**Problem requirements**
With the pictures left out, reproduce exactly the lines running from the line with "beginnen met zien. En met" to the last line of the material below.

**Records to use**
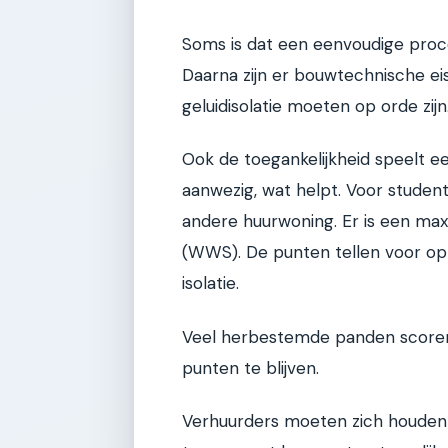
Soms is dat een eenvoudige proce
Daarna zijn er bouwtechnische ei
geluidisolatie moeten op orde zijn
Ook de toegankelijkheid speelt een
aanwezig, wat helpt. Voor student
andere huurwoning. Er is een max
(WWS). De punten tellen voor op
isolatie.
Veel herbestemde panden scoren
punten te blijven.
Verhuurders moeten zich houden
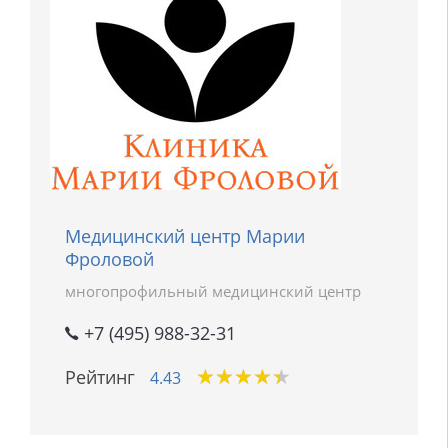
Медицинский центр Марии
Фроловой
многопрофильный медицинский центр
+7 (495) 988-32-31
★
★
★
★
★
★
★
★
★
★
Рейтинг
4.43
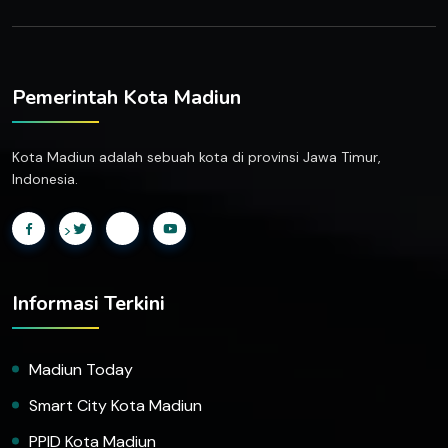
Pemerintah Kota Madiun
Kota Madiun adalah sebuah kota di provinsi Jawa Timur,
Indonesia.
>
Informasi Terkini
Madiun Today
Smart City Kota Madiun
PPID Kota Madiun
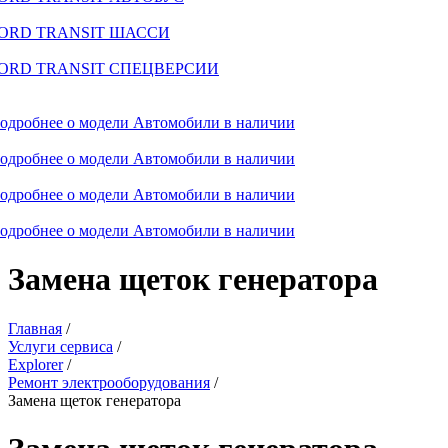
ORD TRANSIT ШАССИ
ORD TRANSIT СПЕЦВЕРСИИ
одробнее о модели
Автомобили в наличии
одробнее о модели
Автомобили в наличии
одробнее о модели
Автомобили в наличии
одробнее о модели
Автомобили в наличии
Замена щеток генератора
Главная
/
Услуги сервиса
/
Explorer
/
Ремонт электрооборудования
/
Замена щеток генератора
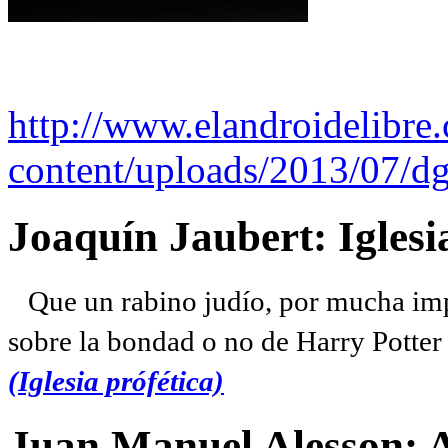
http://www.elandroidelibre
content/uploads/2013/07/dg
Joaquín Jaubert: Iglesi
Que un rabino judío, por mucha imp
sobre la bondad o no de Harry Potter l
(Iglesia prófética)
Juan Manuel Alesson: 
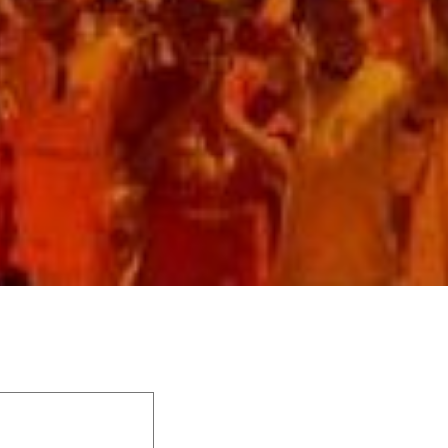
 champs obligatoires sont indiqués avec
*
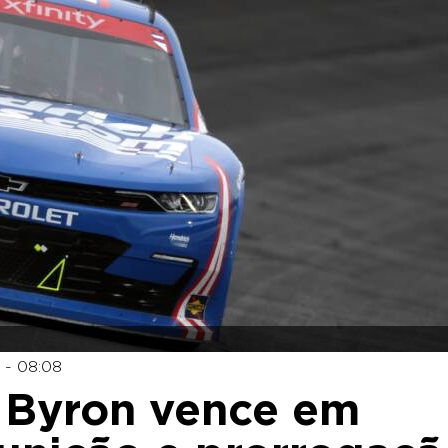
 - 08:08
 Byron vence em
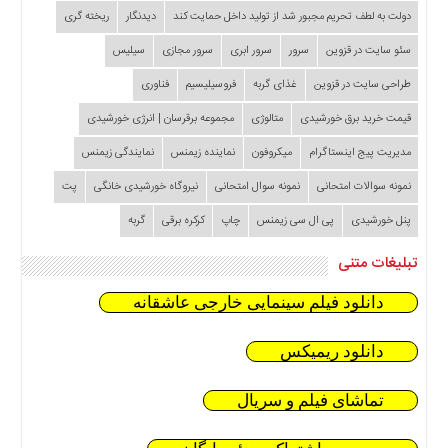
دولت به لطف تحریم مجبور شد از تولید داخل حمایت کند
دیدنگار
ریخته گری
سئو سایت در قزوین
سرور
سرور ابری
سرور مجازی
سیلیس
طراحی سایت در قزوین
غذای گربه
فروسیلیسیم
فناوری
قیمت خرید برق خورشیدی
متالوژی
مجموعه برقرسان | انرژی خورشیدی
مدیریت پیج اینستاگرام
میکروفون
نماینده زیمنس
نمایندگی زیمنس
نمونه سوالات امتحانی
نمونه سوال امتحانی
نیروگاه خورشیدی خانگی
پت
پنل خورشیدی
پی ال سی زیمنس
چاپ
کرکره برقی
گربه
تبلیغات متنی
دانلود فیلم سینمایی خارجی عاشقانه
دانلود ریمیکس
تماشای فیلم و سریال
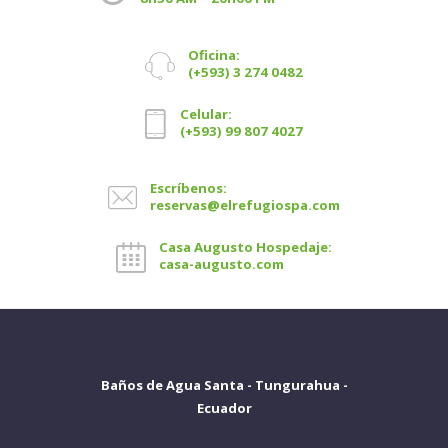
Oficina:
(+593) 3 274 0482
Celular:
(+593) 99 807 4027
Escríbenos:
reservas@elrefugiospa.com
Casa Augusto Hospedaje:
casa-augusto.com
Baños de Agua Santa - Tungurahua -
Ecuador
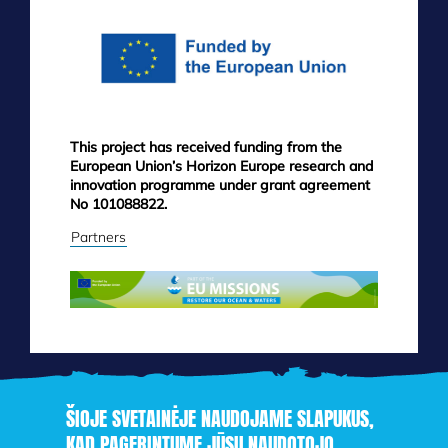
MENU
This project has received funding from the
European Union’s Horizon Europe research and
innovation programme under grant agreement
No 101088822.
Partners
ŠIOJE SVETAINĖJE NAUDOJAME SLAPUKUS,
KAD PAGERINTUME JŪSŲ NAUDOTOJO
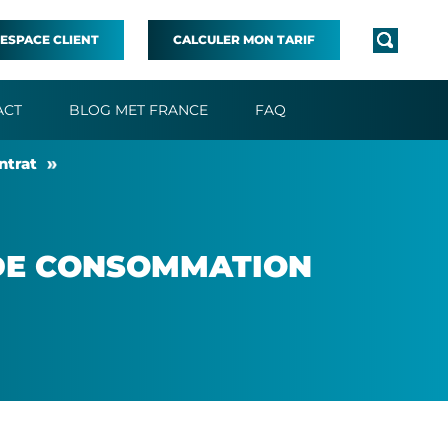
ESPACE CLIENT
CALCULER MON TARIF
ACT
BLOG MET FRANCE
FAQ
ntrat
 DE CONSOM­MA­TION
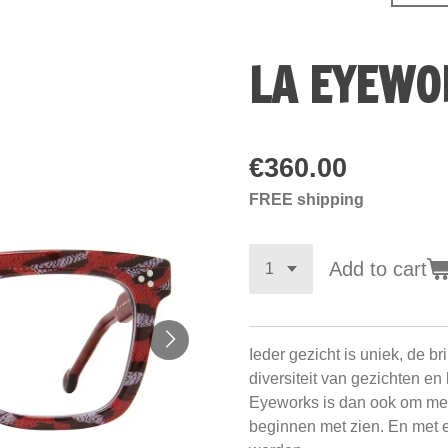
LA EYEWO
€360.00
FREE shipping
Add to cart
Ieder gezicht is uniek, de 
diversiteit van gezichten en
Eyeworks is dan ook om men
beginnen met zien. En met 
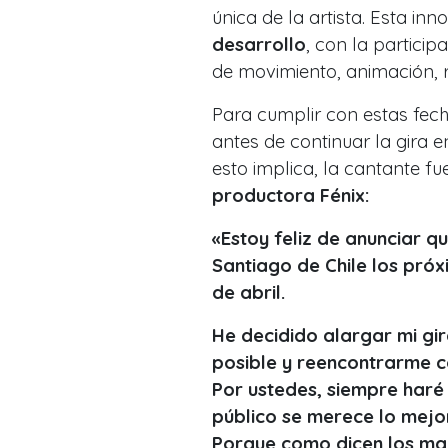
única de la artista. Esta in
desarrollo
, con la particip
de movimiento, animación, r
Para cumplir con estas fech
antes de continuar la gira 
esto implica, la cantante fu
productora Fénix:
«Estoy feliz de anunciar 
Santiago de Chile los próxim
de abril.
He decidido alargar mi gir
posible y reencontrarme c
Por ustedes, siempre haré
público se merece lo mejo
Porque como dicen los ma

**Answer section**
beginnen met zien. En met 
única de la artista. Esta in
desarrollo
, con la particip
de movimiento, animación, r
Para cumplir con estas fech
antes de continuar la gira 
esto implica, la cantante fu
productora Fénix:
«Estoy feliz de anunciar 
Santiago de Chile los próxim
de abril.
He decidido alargar mi gir
posible y reencontrarme c
Por ustedes, siempre haré
público se merece lo mejo
Porque como dicen los ma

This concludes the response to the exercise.